Ruxolitinib May Improve Survival in Patients with Myelofibrosis
DynaMed Weekly Update - Volume 7, Issue 11
There are few treatment options for myelofibrosis, a myeloproliferative neoplasm causing splenomegaly and an array of symptoms including fatigue, weakness, abdominal pain, weight loss, itching, night sweats, and bone pain. Mean survival has been estimated at 4-7 years (Blood 2009 Mar 26;113(13):2895). Ruxolitinib, a selective inhibitor of Janus kinase 1 and 2, has been associated with clinical benefit in a previous case series of patients with myelofibrosis (N Engl J Med 2010 Sep 16;363(12):1117). Now, ruxolitinib has been evaluated in a large randomized trial with 309 adult patients with intermediate to high-risk myelofibrosis. Patients were randomized to ruxolitinib vs. placebo orally twice daily. The starting ruxolitinib dose was determined by baseline platelet count and adjusted for lack of efficacy or excess toxicity. Crossover from placebo to ruxolitinib was permitted for protocol-defined worsening of splenomegaly.

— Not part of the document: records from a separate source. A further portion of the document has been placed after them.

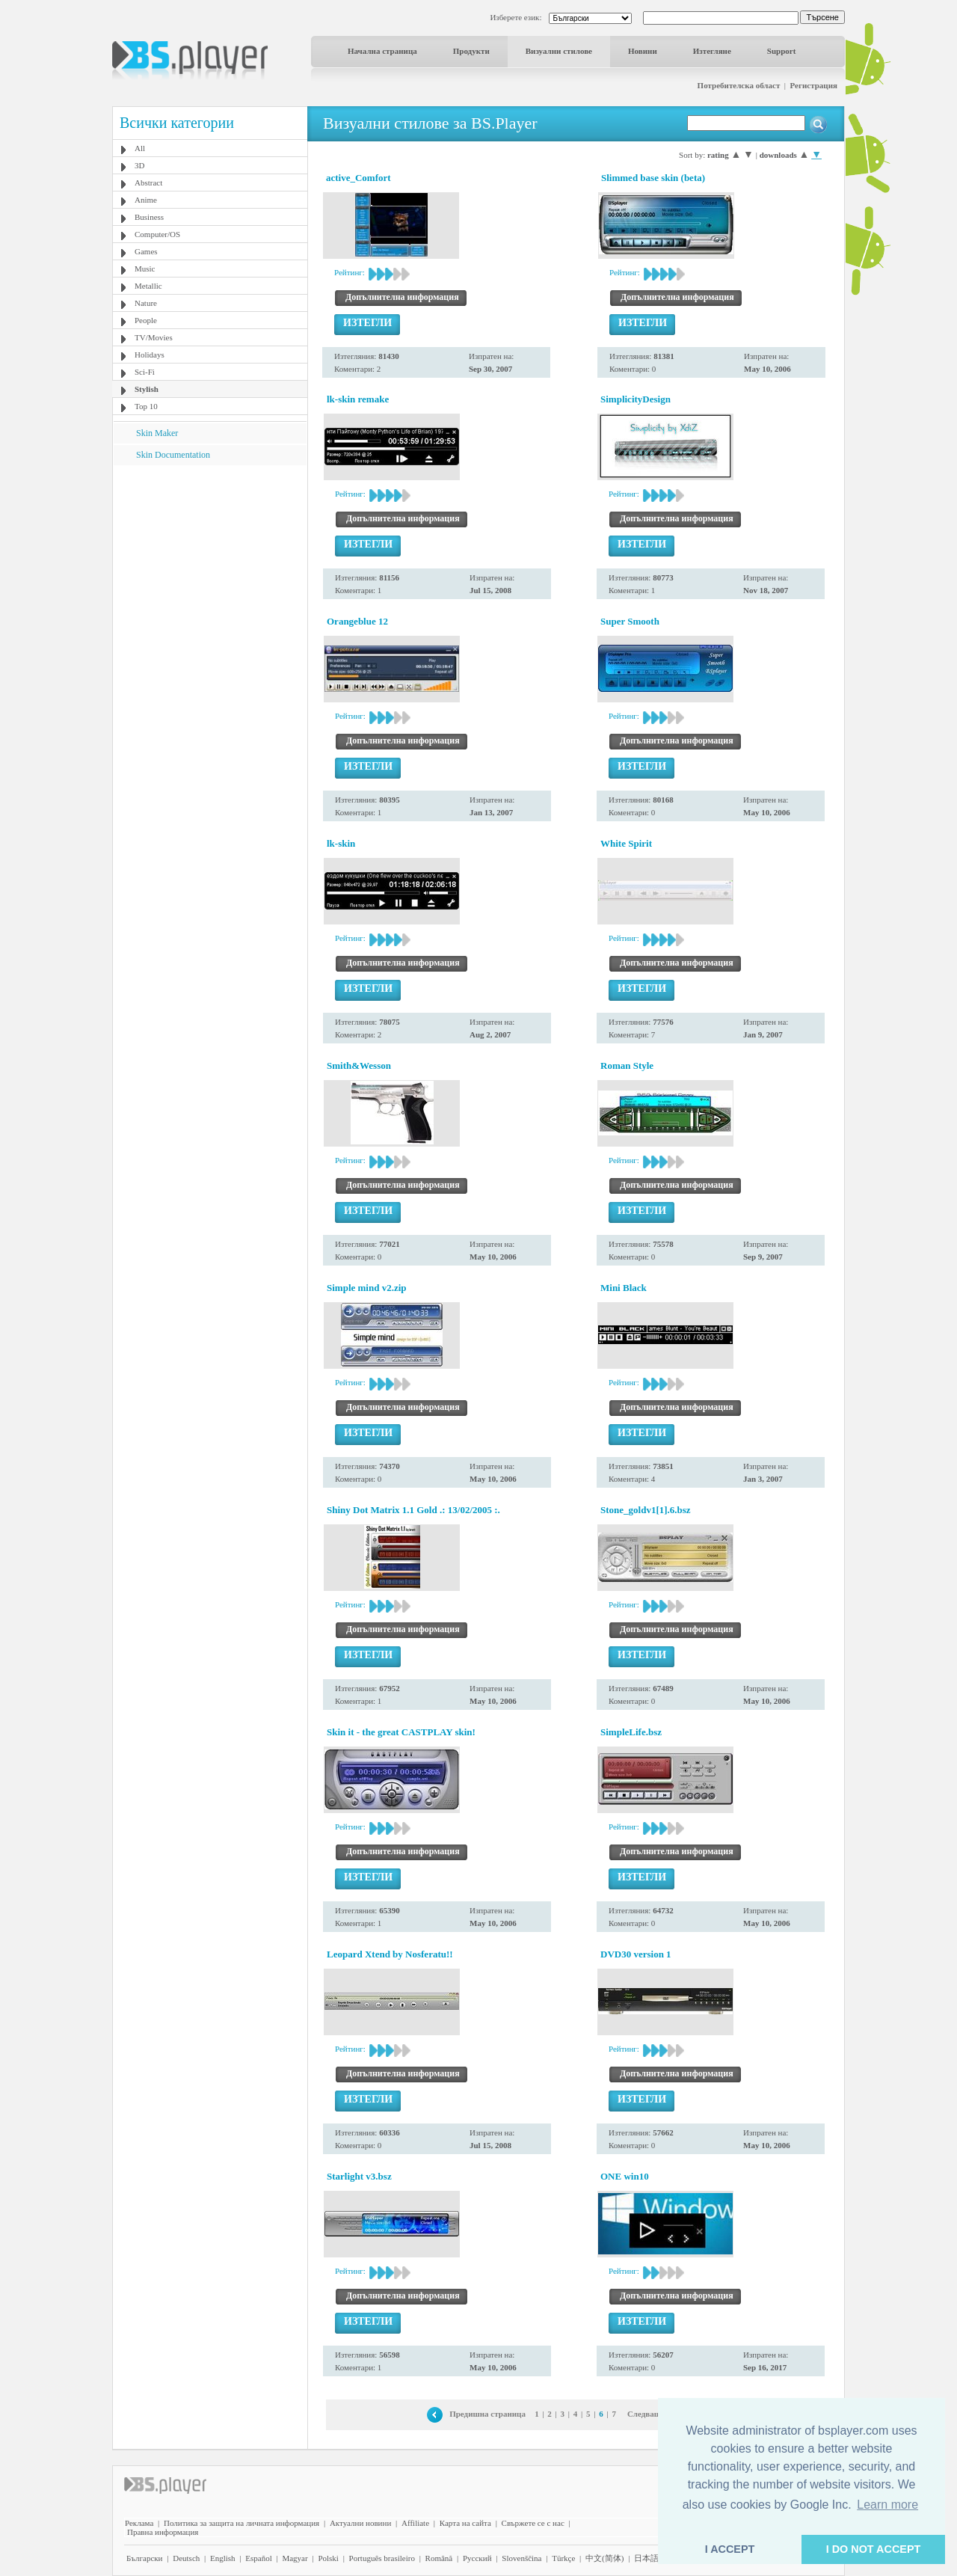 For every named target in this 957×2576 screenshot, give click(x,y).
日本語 (646, 2558)
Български (144, 2558)
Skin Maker (157, 433)
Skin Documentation (173, 455)
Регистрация (813, 85)
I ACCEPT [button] (730, 2549)
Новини (642, 50)
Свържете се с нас (533, 2522)
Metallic (148, 285)
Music (145, 268)
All (140, 148)
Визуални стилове (559, 50)
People (146, 320)
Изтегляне (712, 50)
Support (781, 50)
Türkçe (563, 2558)
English (223, 2558)
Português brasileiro (382, 2558)
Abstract (148, 182)
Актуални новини (360, 2522)
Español (258, 2558)
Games (146, 251)
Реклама (139, 2522)
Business (149, 216)
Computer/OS (157, 234)
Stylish (147, 388)
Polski (328, 2558)
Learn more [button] (887, 2504)
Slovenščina (521, 2558)
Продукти (471, 50)
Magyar (294, 2558)
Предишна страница (487, 2413)
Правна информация (162, 2531)
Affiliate (415, 2522)
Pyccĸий (477, 2558)
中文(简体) (604, 2558)
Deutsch (186, 2558)
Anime (146, 199)
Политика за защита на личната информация (241, 2522)
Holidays (149, 354)
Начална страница (382, 50)
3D (139, 165)
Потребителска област (739, 85)
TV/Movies (154, 337)
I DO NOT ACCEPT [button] (873, 2549)
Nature (146, 302)
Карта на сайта (465, 2522)
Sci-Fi (145, 371)
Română (439, 2558)
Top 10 (146, 406) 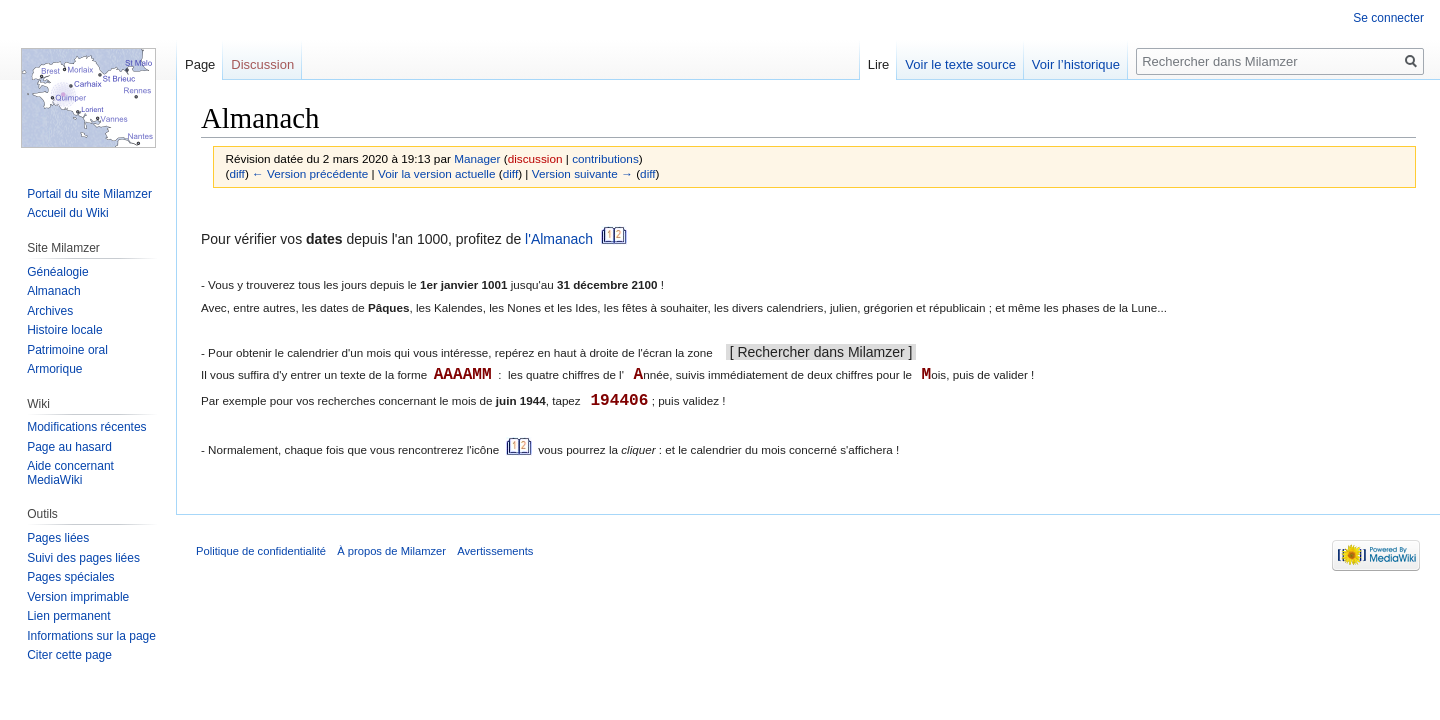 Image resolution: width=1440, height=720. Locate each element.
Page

At median follow-up of 51 weeks, mortality was 8.4% for ruxolitinib vs. 15.6% for placebo (p = 0.05, NNT 14) (level 2 [mid-level] evidence). At planned analyses at 24 weeks, ruxolitinib was associated with significantly greater rates of patients with ≥ 50% reduction in total myelofibrosis-related symptoms (45.9% vs. 5.3%, p < 0.001, NNT 3), and patients with ≥ 35% reduction in spleen volume (41.9% vs. 0.7%, p < 0.001, NNT 3). The rate of crossover from the placebo to ruxolitinib was 23.4% (N Engl J Med 2012 Mar 1;366(9):799).